Development[edit | edit source]
Fighting Fist is a 2D fighting game, designed by Takashi Nishiyama and Hiroshi "Finish" Matsumoto. The player took control of a lone martial artist named Ryu, who competes in a worldwide martial arts tournament spanning five different countries (United States, Japan, China, England, and Thailand) and ten opponents, two per country.

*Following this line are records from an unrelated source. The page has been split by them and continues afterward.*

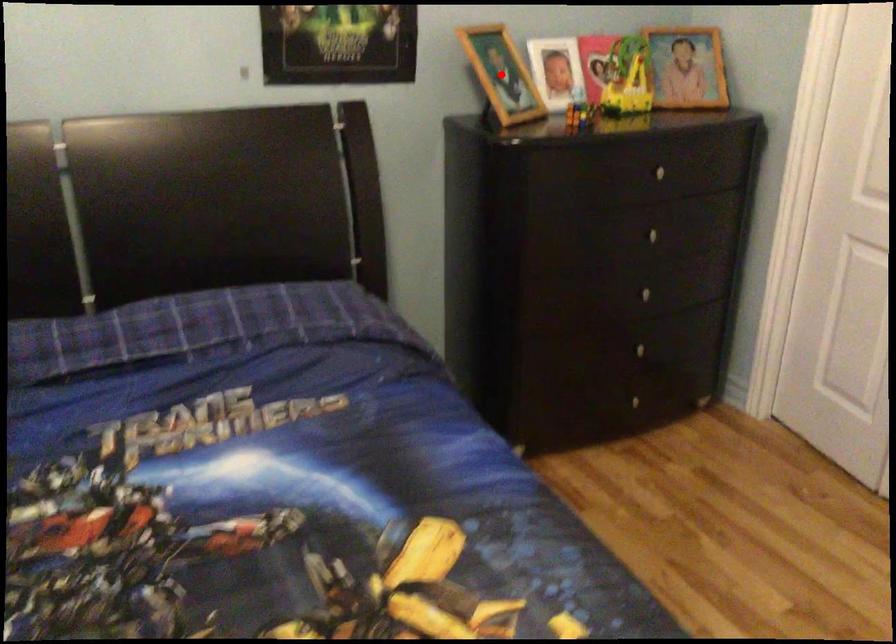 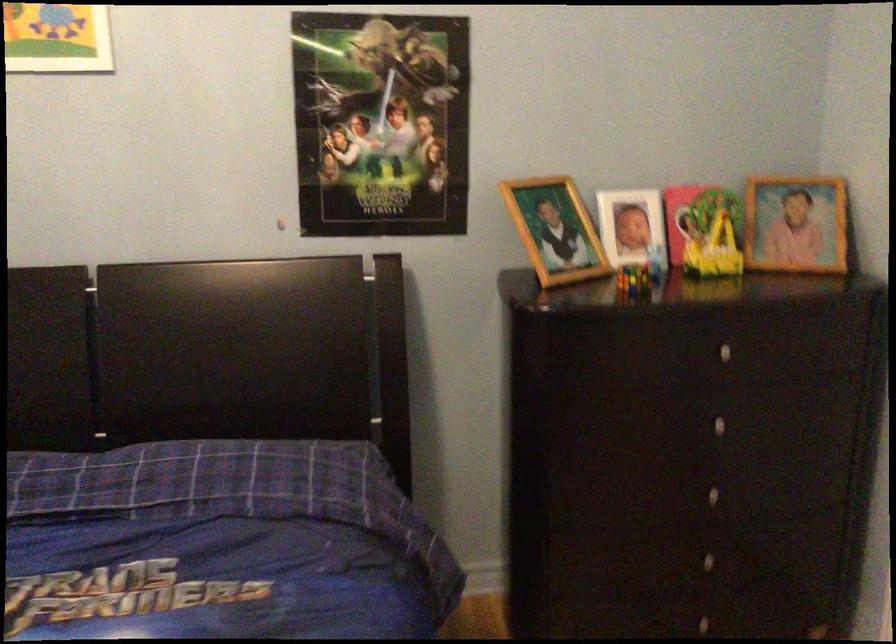 The point at the highlighted location is marked in the first image. Where is the corresponding point in the second image?

(555, 230) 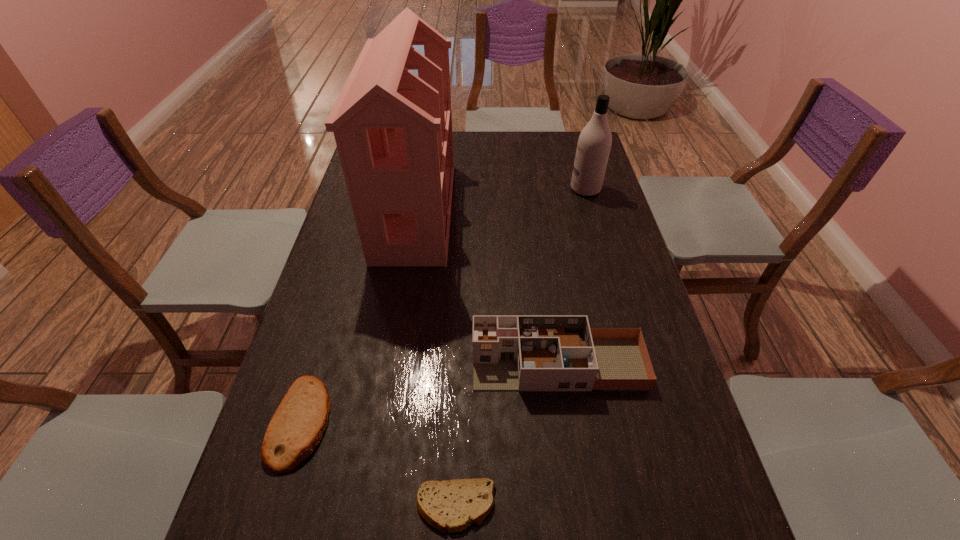 I want to click on the tallest object, so point(393,130).

You are a GUI agent. You are given a task and a screenshot of the screen. Output one action in this format:
    pyautogui.click(x=<x>, y=<y>)
    Task: Click on the farther dollhouse
    The width and height of the screenshot is (960, 540).
    Given the screenshot: What is the action you would take?
    pyautogui.click(x=393, y=130)

You are a GUI agent. You are given a task and a screenshot of the screen. Output one action in this format:
    pyautogui.click(x=<x>, y=<y>)
    Task: Click on the second tallest object
    
    Given the screenshot: What is the action you would take?
    pyautogui.click(x=594, y=143)

You are a GUI agent. You are given a task and a screenshot of the screen. Output one action in this format:
    pyautogui.click(x=<x>, y=<y>)
    Task: Click on the nearer dollhouse
    
    Given the screenshot: What is the action you would take?
    pyautogui.click(x=510, y=352)

Identify the location of the right dollhouse. The width and height of the screenshot is (960, 540). (510, 352).

Where is `the farther pita bread`? the farther pita bread is located at coordinates tap(295, 430).

Identify the location of the taller pita bread. This screenshot has height=540, width=960. (295, 430).

Where is `the right pita bread`? This screenshot has width=960, height=540. the right pita bread is located at coordinates click(449, 505).

The image size is (960, 540). I want to click on the shorter pita bread, so click(449, 505).

Where is `free space located 0.170m on the front-facing side of the tallest object`? This screenshot has width=960, height=540. free space located 0.170m on the front-facing side of the tallest object is located at coordinates (505, 211). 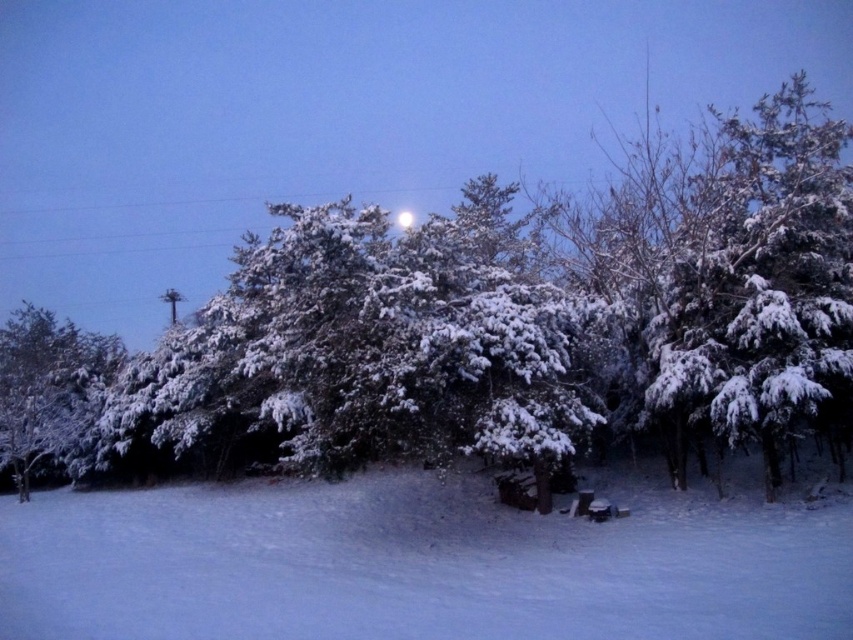 What is located at the coordinates point (486, 324)?

The point (486, 324) marks the location of the snow covered evergreen at center. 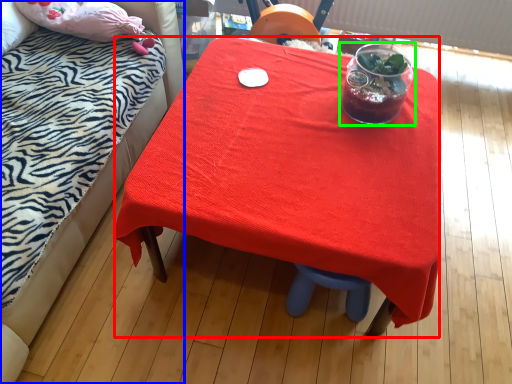 Question: Considering the real-world distances, which object is farthest from desk (highlighted by a red box)? bed (highlighted by a blue box) or tableware (highlighted by a green box)?

Choices:
 (A) bed
 (B) tableware

Answer: (A) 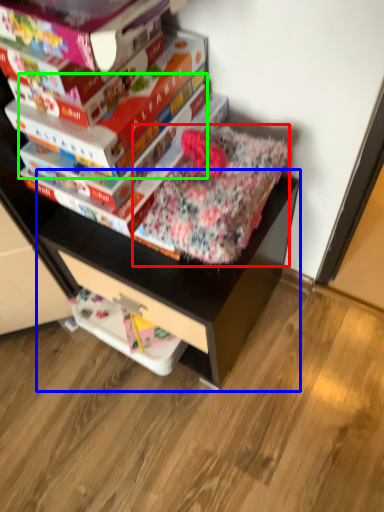 Question: Considering the real-world distances, which object is closest to bedding (highlighted by a red box)? computer desk (highlighted by a blue box) or paperback book (highlighted by a green box).

Choices:
 (A) computer desk
 (B) paperback book

Answer: (B) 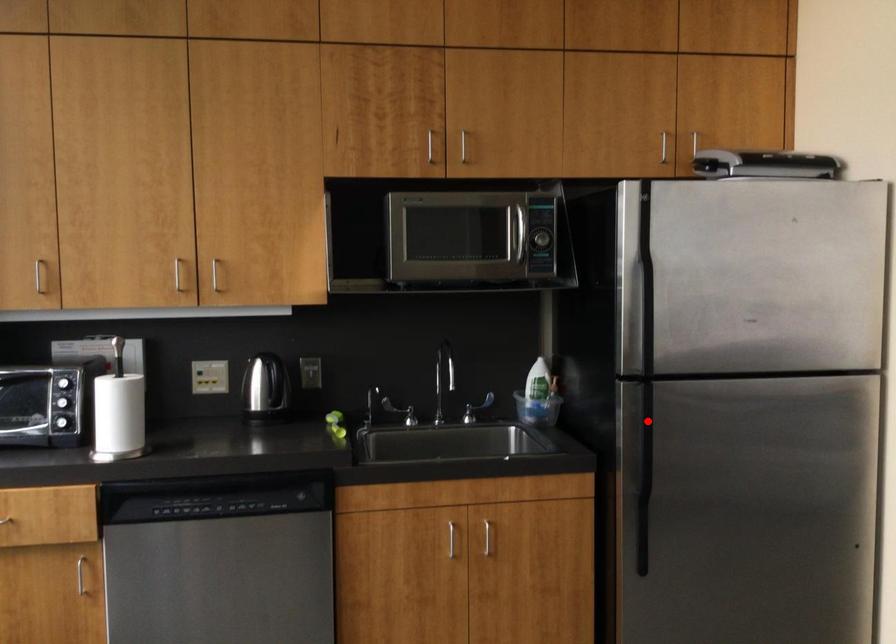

The game controls consists of an eight-directional joystick and depending on the cabinet: six attack buttons, three punch buttons and three kick buttons of differing speed and strength; or two mechatronic pads for punches and kicks that determined the strength level of the player's attacks. The player uses the joystick to move towards or away from an opponent, as well to jump, crouch and defend against an opponent's attacks. By using the attack buttons/pads in combination with the joystick, the player can perform a variety of attacks from a standing, jumping or crouching positions. There were also three special techniques, performed by inputting a specific directional-based command and button combination. These techniques were the Hadoken, the Shoryuken and the Tatsumaki Senpukyaku. Unlike the subsequent Street Fighter sequels and other later fighting games, the specific commands for these special moves were not given in the arcade game's instruction card, which instead encouraged the player to discover these techniques on their own.
Fighting Fist has been noted by fans of the series for the considerable difficulty in executing special moves compared to its sequels. This game used pressure sensitive pads to measure the three strengths of attack used in the game. The harder the player hit the pad, the stronger the attack was. The pads quickly became damaged, and Capcom eventually abandoned them.